Since there are new values in columns that are used in calculating, FOD will need to also recalculate the calculated columns. Within the documentation is said that `LOSS_RATIO` column is the `PRD_INCRD_LOSSES_AMT` devided by `WRTN_PREM_AMT`.
To start off FOD wants to iterrate over the rows within the dataset. To check if we can calculate the value, we will check if the `WRTN_PREM_AMT` and `PRD_INCRD_LOSSES_AMT` are greater than 0. If this is the case we put the new `LOSS_RATIO` value into the DataFrame.
```py
for index, row in df.iterrows():
    if (row["WRTN_PREM_AMT"] > 0) & (row["PRD_INCRD_LOSSES_AMT"] > 0):
        df.set_value(index, "LOSS_RATIO", row["PRD_INCRD_LOSSES_AMT"] / row["WRTN_PREM_AMT"])
```
If this is not the case, we will just put 0 into the DataFrame.
```py
else:
    df.set_value(index, "LOSS_RATIO", 0)
```
Because our calculations can go wrong FOD wants to filter out our new missing values.
```py
df['LOSS_RATIO'] = df['LOSS_RATIO'].replace(99998, 0)
df['LOSS_RATIO'] = df['LOSS_RATIO'].replace(99997, 0)
```

In [None]:
#LOSS_RATIO = PRD_INCRD_LOSSES_AMT / WRTN_PREM_AMT

for index, row in df.iterrows():
    if (row["WRTN_PREM_AMT"] > 0) & (row["PRD_INCRD_LOSSES_AMT"] > 0):
        df.set_value(index, "LOSS_RATIO", row["PRD_INCRD_LOSSES_AMT"] / row["WRTN_PREM_AMT"])
    else:
        df.set_value(index, "LOSS_RATIO", 0)
    
df['LOSS_RATIO'] = df['LOSS_RATIO'].replace(99998, 0)
df['LOSS_RATIO'] = df['LOSS_RATIO'].replace(99997, 0)

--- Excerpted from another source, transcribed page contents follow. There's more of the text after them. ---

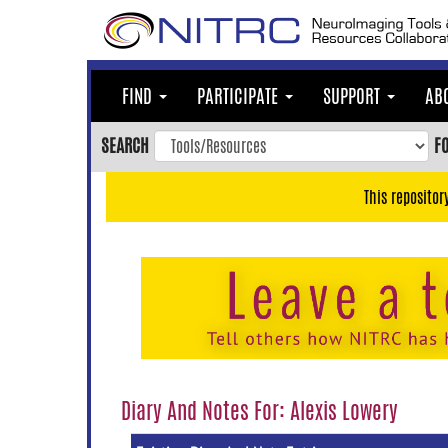
Skip
to
main
content
FIND
PARTICIPATE
SUPPORT
AB
Skip
to
SEARCH
F
main
navigation
This repositor
Skip
to
user
menu
Skip
to
search
Accessibility
Diary And Notes For: Alexis Lowery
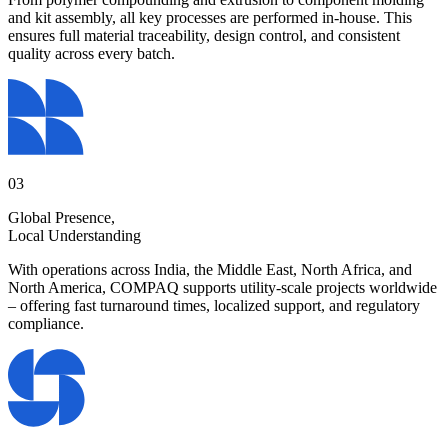
and kit assembly, all key processes are performed in-house. This
ensures full material traceability, design control, and consistent
quality across every batch.
03
Global Presence,
Local Understanding
With operations across India, the Middle East, North Africa, and
North America, COMPAQ supports utility-scale projects worldwide
– offering fast turnaround times, localized support, and regulatory
compliance.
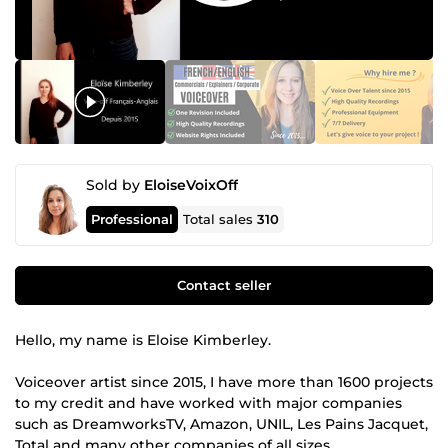
Sold by
EloiseVoixOff
Professional
Total sales
310
Contact seller
Hello, my name is Eloise Kimberley.
Voiceover artist since 2015, I have more than 1600 projects
to my credit and have worked with major companies
such as DreamworksTV, Amazon, UNIL, Les Pains Jacquet,
Total and many other companies of all sizes.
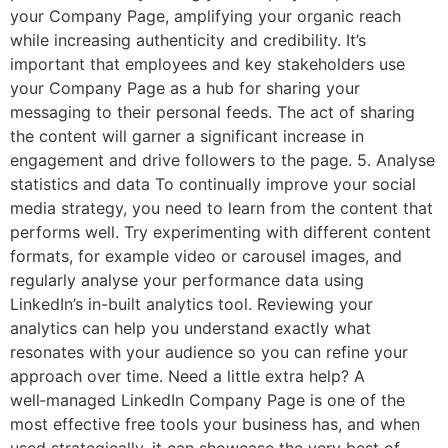
your Company Page, amplifying your organic reach
while increasing authenticity and credibility. It’s
important that employees and key stakeholders use
your Company Page as a hub for sharing your
messaging to their personal feeds. The act of sharing
the content will garner a significant increase in
engagement and drive followers to the page. 5. Analyse
statistics and data To continually improve your social
media strategy, you need to learn from the content that
performs well. Try experimenting with different content
formats, for example video or carousel images, and
regularly analyse your performance data using
LinkedIn’s in-built analytics tool. Reviewing your
analytics can help you understand exactly what
resonates with your audience so you can refine your
approach over time. Need a little extra help? A
well‑managed LinkedIn Company Page is one of the
most effective free tools your business has, and when
used strategically, it can showcase the very best of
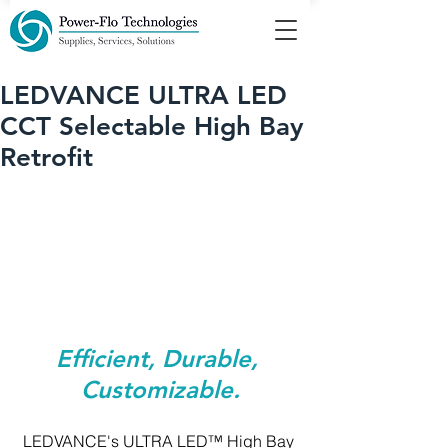
LEDVANCE ULTRA LED
CCT Selectable High Bay
Retrofit
Efficient, Durable, 
Customizable.
LEDVANCE's ULTRA LED™ High Bay 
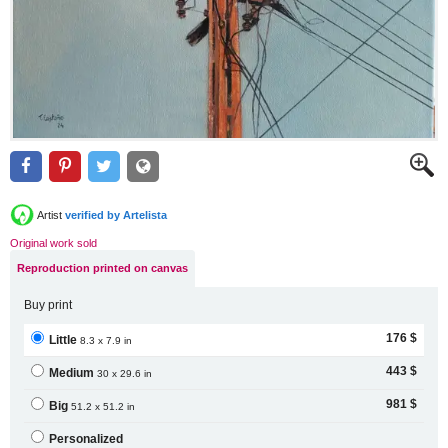
Artist
verified by Artelista
Original work sold
Reproduction printed on canvas
Buy print
176 $
Little
8.3 x 7.9 in
443 $
Medium
30 x 29.6 in
981 $
Big
51.2 x 51.2 in
Personalized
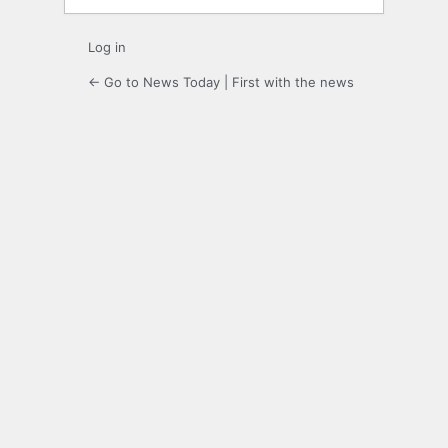
Log in
← Go to News Today | First with the news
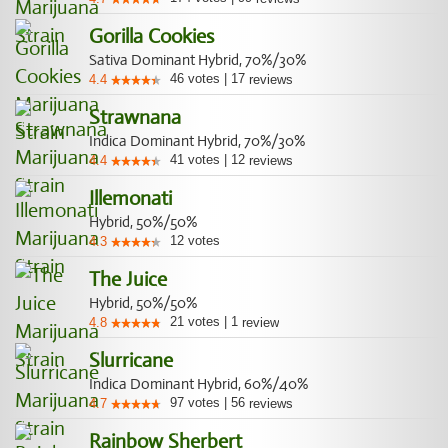
Gorilla Cookies
Sativa Dominant Hybrid, 70%/30%
46
votes
|
17
4.4
reviews
Strawnana
Indica Dominant Hybrid, 70%/30%
41
votes
|
12
4.4
reviews
Illemonati
Hybrid, 50%/50%
12
votes
4.3
The Juice
Hybrid, 50%/50%
21
votes
|
1
4.8
review
Slurricane
Indica Dominant Hybrid, 60%/40%
97
votes
|
56
4.7
reviews
Rainbow Sherbert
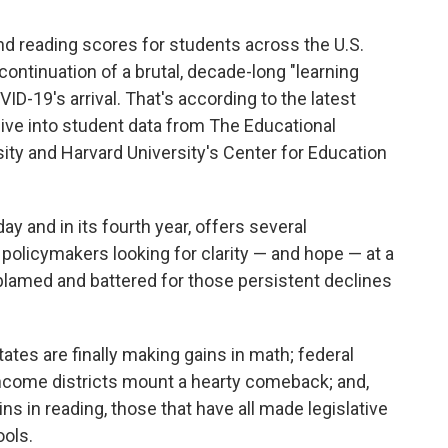
d reading scores for students across the U.S.
ontinuation of a brutal, decade-long "learning
D-19's arrival. That's according to the latest
dive into student data from The Educational
sity and Harvard University's Center for Education
 and in its fourth year, offers several
 policymakers looking for clarity — and hope — at a
lamed and battered for those persistent declines
tes are finally making gains in math; federal
t-income districts mount a hearty comeback; and,
s in reading, those that have all made legislative
ools.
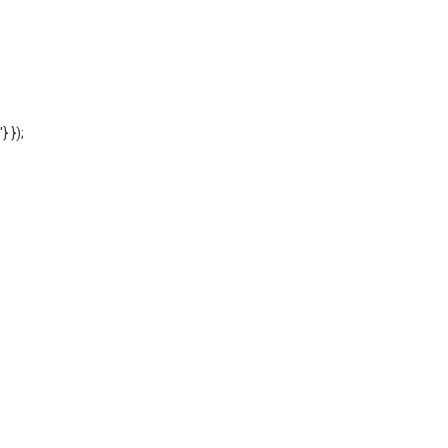
'} });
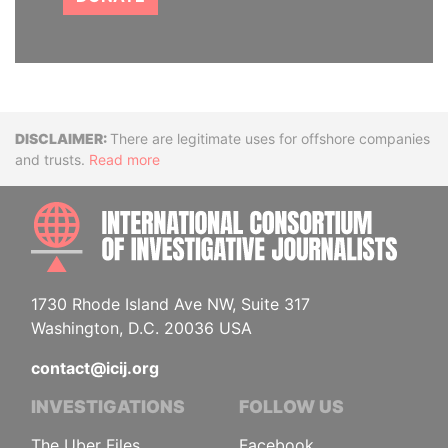
Disclaimer
There are legitimate uses for offshore companies
and trusts.
Read more
INTE
1730 Rhode Island Ave NW, Suite 317
Washington, D.C. 20036 USA
contact@icij.org
INVESTIGATIONS
FOLLOW US
The Uber Files
Facebook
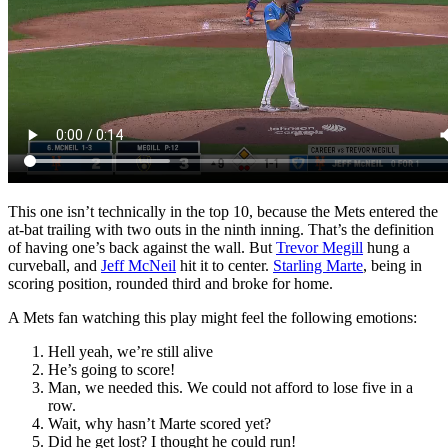
This one isn’t technically in the top 10, because the Mets entered the
at-bat trailing with two outs in the ninth inning. That’s the definition
of having one’s back against the wall. But
Trevor Megill
hung a
curveball, and
Jeff McNeil
hit it to center.
Starling Marte
, being in
scoring position, rounded third and broke for home.
A Mets fan watching this play might feel the following emotions:
Hell yeah, we’re still alive
He’s going to score!
Man, we needed this. We could not afford to lose five in a
row.
Wait, why hasn’t Marte scored yet?
Did he get lost? I thought he could run!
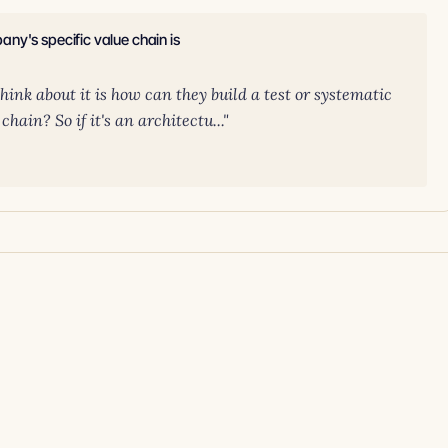
ny's specific value chain is
think about it is how can they build a test or systematic
ain? So if it's an architectu..."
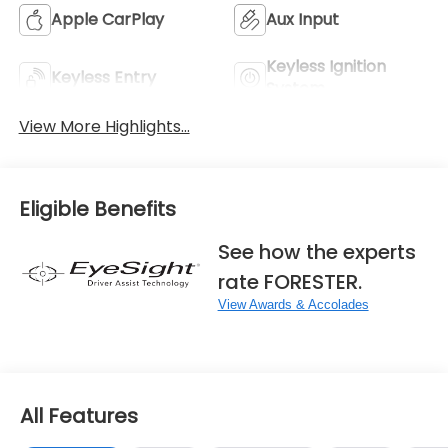
Apple CarPlay
Aux Input
Keyless Ignition
Keyless Entry
System
View More Highlights...
Eligible Benefits
See how the experts
rate FORESTER.
View Awards & Accolades
All Features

# Filling missing data with the mean
Because FOD wants to make the dataset as complete as possible, FOD also wants to replace missing data with valuable data,
For this FOD wants to recalculate the previous columns stated in the `recall` variable. For the purpose of visualization FOD will also recalculate the `PREV_POLY_INFORCE_QTY` and `NB_WRTN_PREM_AMT`

To start off FOD wants to collect all products and product lines. This is done by calling the `unique()` method on a Series.
```py
states = df.STATE_ABBR.unique()
prod_line = df.PROD_LINE.unique()
```
We want to calculate the average of a state and a product into an dictonairy. This will be done only once so we can save it and re-use it.
```py
state_dict = {}    
for state in states:
    for line in prod_line:
        state_mean = df[(df["STATE_ABBR"] == state) & (df["PROD_LINE"] == line)].mean()
        state_dict[(state, line)] = state_mean
```

In [None]:
average = ["PREV_POLY_INFORCE_QTY","POLY_INFORCE_QTY", "NB_WRTN_PREM_AMT", "WRTN_PREM_AMT", "PRD_ERND_PREM_AMT"]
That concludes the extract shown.